A new report commissioned by the Association of Chief Police Officers puts the cost of Fraud in the UK at more than £20 billion. It’s been arrived at by adding up the costs of reported fraud and then adding a rather conservative 50% extra to take account of under-reporting and tax evasion. This might sound like a lot of money but in my experience it’s a substantial understatement of the problem. Because organizations are not only reluctant to report fraud, they are also ignorant of most of the fraud that occurs right under their noses.
Fraud is hard to crack because it’s invisible, hard to detect and difficult to prosecute. Much of it is the result of weak business controls and a lack of expectation that it will happen. Most managers are far too trusting. They expect their staff and colleagues to be honest and incidents to have a visible impact. But that’s not generally the case. There’s an old maxim that states that if you take any four people, one will be an out-and-out crook, one will be honest to the point of stupidity, and the other two will take a risk assessment to see what they can get away with. I’ve never tracked down the source of this adage or validated the statistics, but it would seem sensible to assume that there are significant percentages of staff in each category. (Can anyone shed any light on this?)
And fraud can carry on for long periods without detection.
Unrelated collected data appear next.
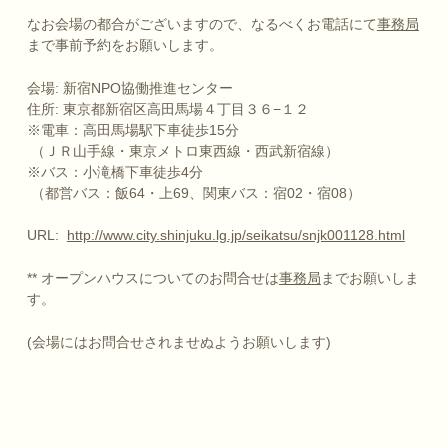
なお会場の都合がございますので、なるべくお電話にて
事務局
まで事前予約をお願いします。
会場: 新宿NPO協働推進センター
住所: 東京都新宿区高田馬場４丁目３６−１２
※電車：高田馬場駅下車徒歩15分
（ＪＲ山手線・東京メトロ東西線・西武新宿線）
※バス：小滝橋下車徒歩4分
（都営バス：飯64・上69、関東バス：宿02・宿08）
URL:
http://www.city.shinjuku.lg.jp/seikatsu/snjk001128.html
** オープンハウスについてのお問合せは
事務局
までお願いしま
す。
(会場にはお問合せされませぬようお願いします)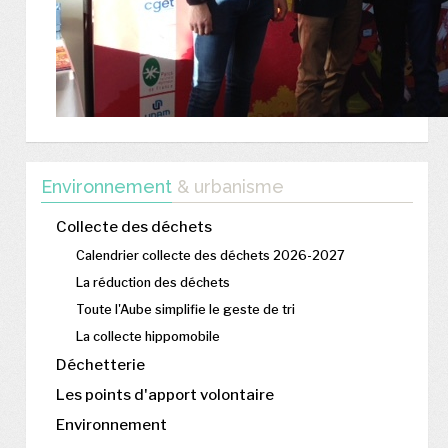
Environnement
& urbanisme
Collecte des déchets
Calendrier collecte des déchets 2026-2027
La réduction des déchets
Toute l'Aube simplifie le geste de tri
La collecte hippomobile
Déchetterie
Les points d'apport volontaire
Environnement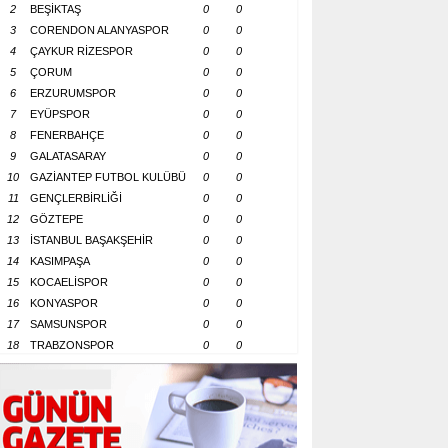
2
BEŞİKTAŞ
0
0
3
CORENDON ALANYASPOR
0
0
4
ÇAYKUR RİZESPOR
0
0
5
ÇORUM
0
0
6
ERZURUMSPOR
0
0
7
EYÜPSPOR
0
0
8
FENERBAHÇE
0
0
9
GALATASARAY
0
0
10
GAZİANTEP FUTBOL KULÜBÜ
0
0
11
GENÇLERBİRLİĞİ
0
0
12
GÖZTEPE
0
0
13
İSTANBUL BAŞAKŞEHİR
0
0
14
KASIMPAŞA
0
0
15
KOCAELİSPOR
0
0
16
KONYASPOR
0
0
17
SAMSUNSPOR
0
0
18
TRABZONSPOR
0
0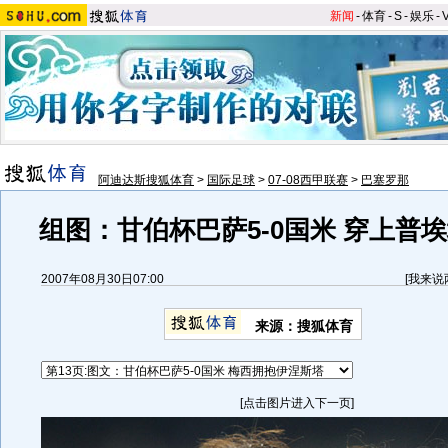
新闻
-
体育
-
S
-
娱乐
-
阿迪达斯搜狐体育
>
国际足球
>
07-08西甲联赛
>
巴塞罗那
组图：甘伯杯巴萨5-0国米 穿上普
2007年08月30日07:00
[
我来说
来源：搜狐体育
[点击图片进入下一页]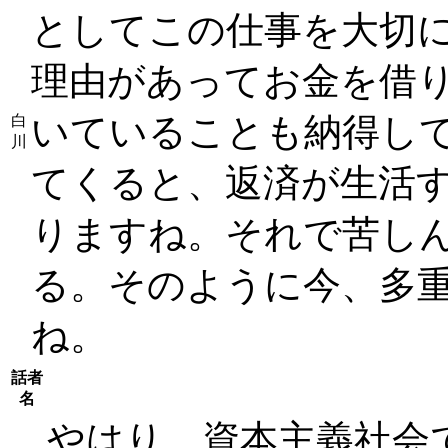
としてこの仕事を大切
理由があってお金を借
いていることも納得し
白
川
てくると、返済が生活
りますね。それで苦し
る。そのように今、多
ね。
話者
名
やはり、資本主義社会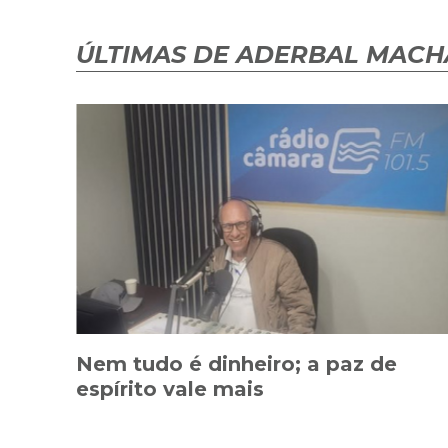
ÚLTIMAS DE ADERBAL MAC
Nem tudo é dinheiro; a paz de
espírito vale mais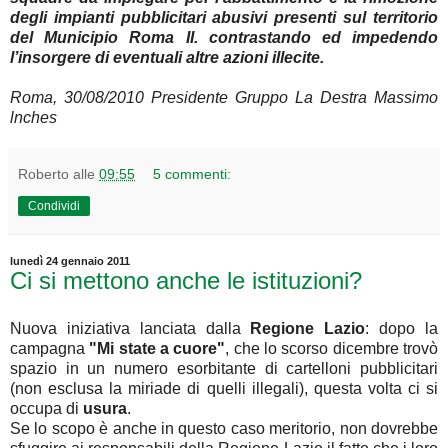
degli impianti pubblicitari abusivi presenti sul territorio
del Municipio Roma
II. contrastando ed impedendo
l’insorgere di eventuali altre azioni illecite.
Roma, 30/08/2010 Presidente Gruppo La Destra Massimo
lnches
Roberto
alle
09:55
5 commenti:
Condividi
lunedì 24 gennaio 2011
Ci si mettono anche le istituzioni?
Nuova iniziativa lanciata dalla
Regione Lazio
: dopo la
campagna
"Mi state a cuore"
, che lo scorso dicembre trovò
spazio in un numero esorbitante di cartelloni pubblicitari
(non esclusa la miriade di quelli illegali), questa volta ci si
occupa di
usura
.
Se lo scopo è anche in questo caso meritorio, non dovrebbe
The Oil and Gas Industry were shocked in the late 80s to discover that networks of so-called “illegal information brokerers” had for many years been manipulating major procurement contracts without their knowledge. Because these activities are very hard to identify and even harder to investigate and prosecute. It’s a fair assumption that most industry sectors face similar issues. But they just haven’t come to light or been adequately investigated. Or worse still, they have been recognized but management has decided that they are simply too difficult and expensive to address.
And who are the people who commit fraud? Well, I once put this question to one of the most experienced ex-police computer security investigators and he replied: “David, it’s often bank mangers who rob banks, and company directors who steal from companies”. I also recall a former CSO from a top international company being quoted as saying that there were three categories of insider who committed crime: single woman under 35, ladies over 50 who want to give the money to charity and older men who feel their careers have left them neglected. I have also noted that the typical profile of an “illegal information brokerer” in the Oil Industry is a middle-aged industry professional, perhaps passed over for promotion. So the lesson to be learned is that it could be absolutely anyone. After reading this you might be inclined to view your colleagues with new eyes.